One of the main features of ancient Hebrew poetry is parallelism, in which lines of texts usually appear as paired couplets. The best way to explain this is through examples. One of Solomon’s proverbs reads:
The treasures of wickedness will not avail,
but just living saves from death. (Prov 10:2; trans. based on Alter)
Here “the treasures of wickedness” (i.e., ill-gotten riches) are contrasted poetically with “just living.” The first “will not avail” (or “do not profit”), whereas the second provide benefit by “saving from death.” This is a parallel construction in which each word element of the first line has some relationship to the inverse elements of the second line. A little further down in the text we read a variation on the proverb, with only a few words changed in order to expound on the same theme:
Wealth avails not on the day of wrath,
but just living saves from death. (Prov 11:4, trans. based on Alter)
Interwoven throughout the whole composition are chains of these poetic variations and elaborations. Just a few lines later, several of the same words appear again:
The just living of the upright saves them,
but in disasters are traitors ensnared. (Prov 11:6; trans. based on Alter)

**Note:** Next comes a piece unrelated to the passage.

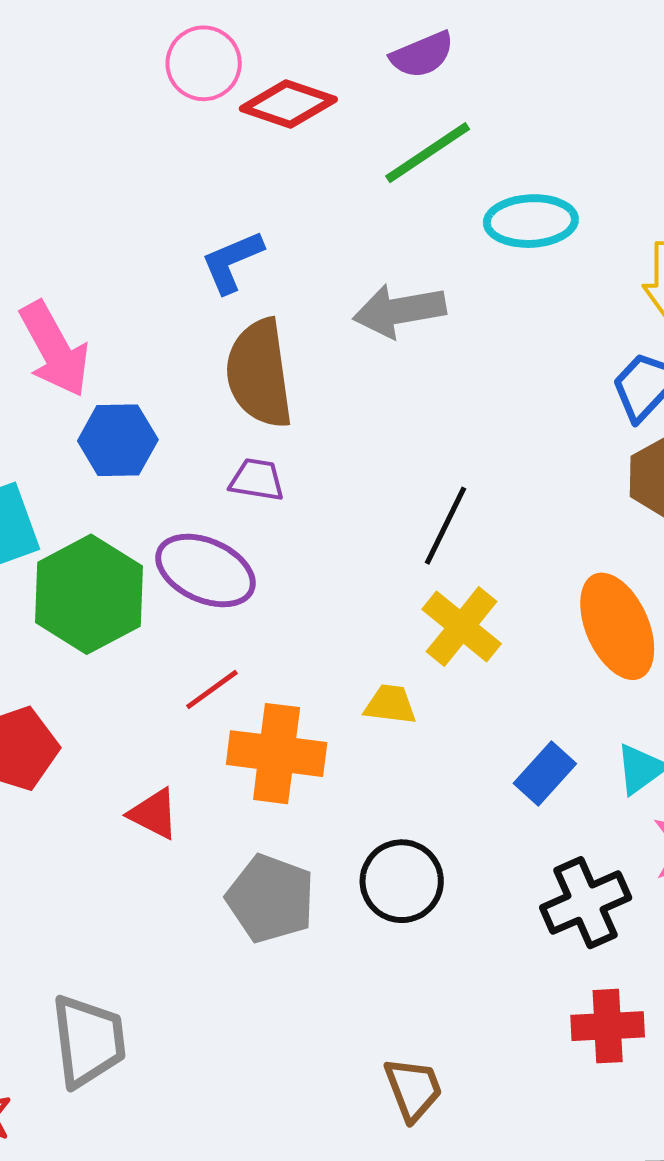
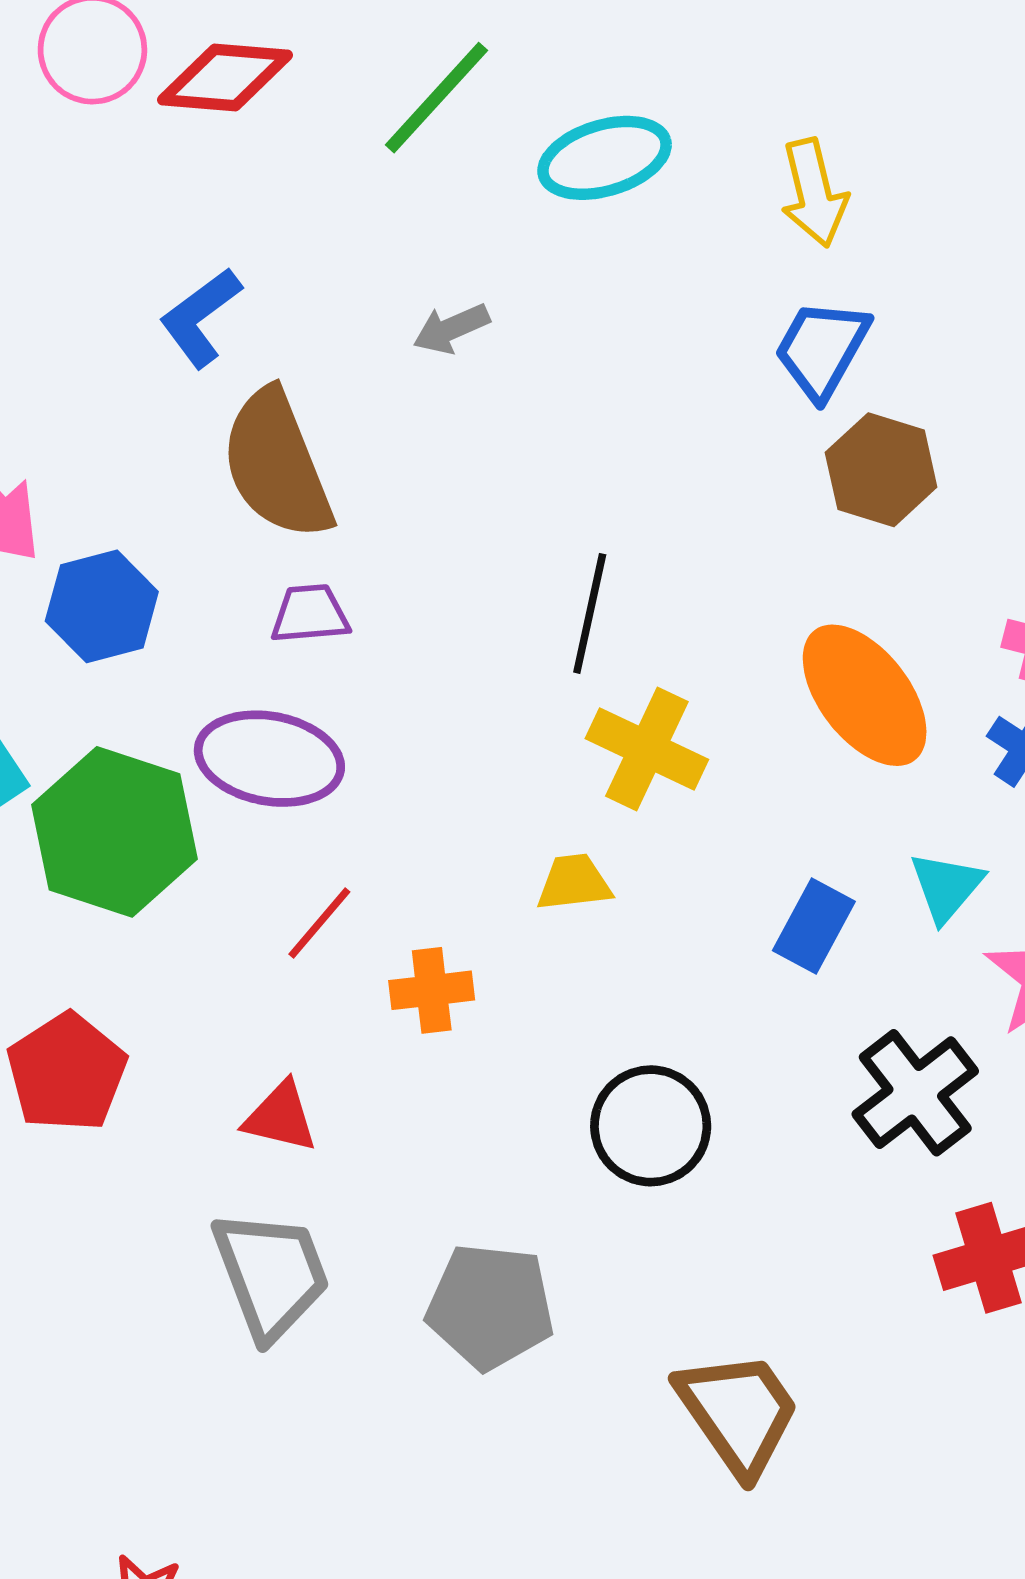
gray arrow: (399, 311) -> (451, 329), size x0.6
orange cross: (277, 754) -> (432, 990), size x0.6
gray pentagon: (271, 899) -> (490, 1306), moved
gray trapezoid: (88, 1041) -> (271, 1274), moved
brown trapezoid: (413, 1089) -> (738, 1413), size x1.4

In the ancient Jewish-Greek Septuagint translation, the word used here for “disasters” is ἀπώλεια (apōleia) “destruction, loss.” In the first century CE, this version of the Bible was widely read throughout the Mediterranean world, and it strongly influenced authors like Shaul/Paul of Tarsus. In one of his letters, Shaul in a sense continued the chain of elaboration from Proverbs, clearly picking up on the words and themes of the above verses: “But those who want to get rich fall into temptation and a snare and many foolish and harmful desires which plunge men into ruin and destruction (apōleia)” (1Tim 6:9 NASB). The use of the same key word and several similar thematic elements signal the reader or hearer that the author has those ancient proverbs in mind. Poetic justice indeed – carried across millennia!